何をしているのかというと、行商のアーベルトさんから購入した種を発芽させるためにいるのだ。
この世界の魔法は、ある意味万能で、ある意味万能じゃない。
イメージができれば、どんな魔法だって使うことが出来るし、イメージができなければ、どんな魔法だって使うことが出来ないのだ。
そうだな、例えば、人を生き返すことが出来るのかといえば、そんなイメージは出来ないので、生き返らせることは不可能だ。
しかし、時間を早送りしたり巻き戻しすることは出来る。イメージとしてはビデオだ。
傷も当然再生可能だ。
前世の知識は非常に参考になる。
いわゆるRPGの魔法もそうだが、学校で習ってきた実験、神様からもらった現代科学などの知識。

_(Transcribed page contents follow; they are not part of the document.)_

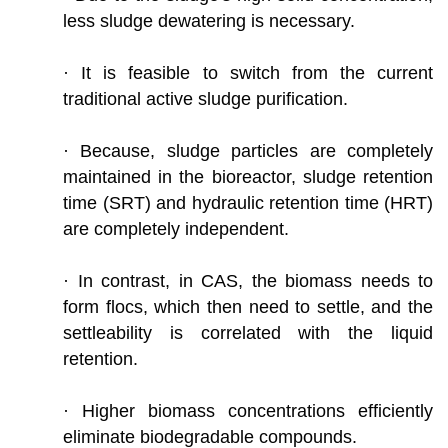
less sludge dewatering is necessary.
· It is feasible to switch from the current
traditional active sludge purification.
· Because, sludge particles are completely
maintained in the bioreactor, sludge retention
time (SRT) and hydraulic retention time (HRT)
are completely independent.
· In contrast, in CAS, the biomass needs to
form flocs, which then need to settle, and the
settleability is correlated with the liquid
retention.
· Higher biomass concentrations efficiently
eliminate biodegradable compounds.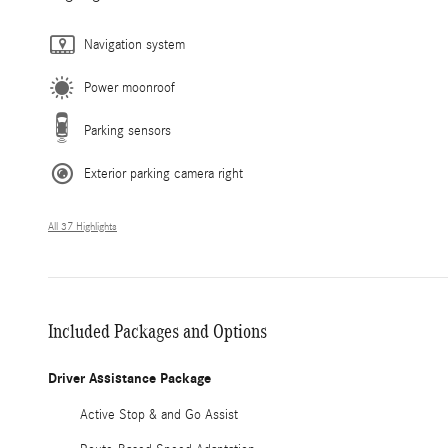
Navigation system
Power moonroof
Parking sensors
Exterior parking camera right
All 37 Highlights
Included Packages and Options
Driver Assistance Package
Active Stop & and Go Assist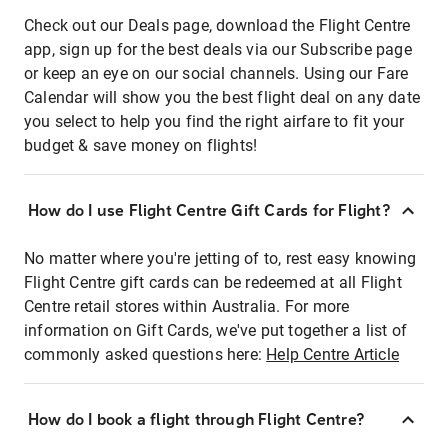
Check out our Deals page, download the Flight Centre
app, sign up for the best deals via our Subscribe page
or keep an eye on our social channels. Using our Fare
Calendar will show you the best flight deal on any date
you select to help you find the right airfare to fit your
budget & save money on flights!
How do I use Flight Centre Gift Cards for Flight?
No matter where you're jetting of to, rest easy knowing
Flight Centre gift cards can be redeemed at all Flight
Centre retail stores within Australia. For more
information on Gift Cards, we've put together a list of
commonly asked questions here:
Help Centre Article
How do I book a flight through Flight Centre?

俺の中にあるイメージが、俺の使う魔法の基本となっている。
おっと、話がそれてしまったが、アーベルトさんから買った種、問題があって、仕入れてきたアーベルトさん自身がどんな植物かを知らないってことだ。
瓜っぽい種も何種類かあるし、黒丸の種もある。小さな粒上の種もあれば、かなり大きな丸いものまである。まあ、今回の種の中にも米はなかったのだが。
とりあえず、全て植えてしまって発芽させようと思っている。
まあ、発芽して、育っていけばどんな野菜になるかもわかるだろう。
今後もアーベルトさんには、仕入れをお願いしているのだから村の中で栽培されていた、数少ない野菜だけではなくなり、料理を充実させることが出来るようになるだろう。
また、森や山などで見つかってない野菜なんかも探せば出てきそうだし、もう少し家の充実が進めば、自分で探しに行くのもありだと思っている。
兎に角、植えないことには始まらないので、早速植えていこうと思う。
但し、何が出来るかわからないので、いきなり地植えはやめておこうと思う。
木でプランターをいくつか作っておいたので、それぞれ別々に植えることにする。
プランターの底に、砂利を敷き、上に腐葉土と家畜の糞、それと土を混ぜておいたものを敷き詰めていく。
そのプランターに、種類別に種を撒いていく。
撒き終えたら、魔法で水をかけていく。
そしてここからが、このプランターの時間を早送りする。
発芽まで、それぞれどのくらいかかるかもわからないが、まあ1時間もあれば殆どの種が発芽出来るのではないかと思っている。
発芽するまでは、ここから動けないけど。
「あなた、すごいわね。」
不意に背後から話しかけられた。
「エアラさんでしたか、急に後ろから声をかけられたから、ビックリしたよ。」
「ちゃんと声はかけたわよ。全く気づいてはもらえなかったけど。」
「そうだったんですか、それはすいません。」
「まあ、それはさておき、貴方魔法を使うのに詠唱しないのね。」
「詠唱なんか、必要ないですからね。」
「え?知り合いの魔法使いが、学校で詠唱を学ばないと魔法は使えないって・・・。」
「ああ、それは、魔力操作が出来てないからですね。」
エアラさんのしゃべり方が、変わってるって思うかもしれないが、助けてもらって、初めて会話するのにあらためて話さないやつって何奴って感じでしょ。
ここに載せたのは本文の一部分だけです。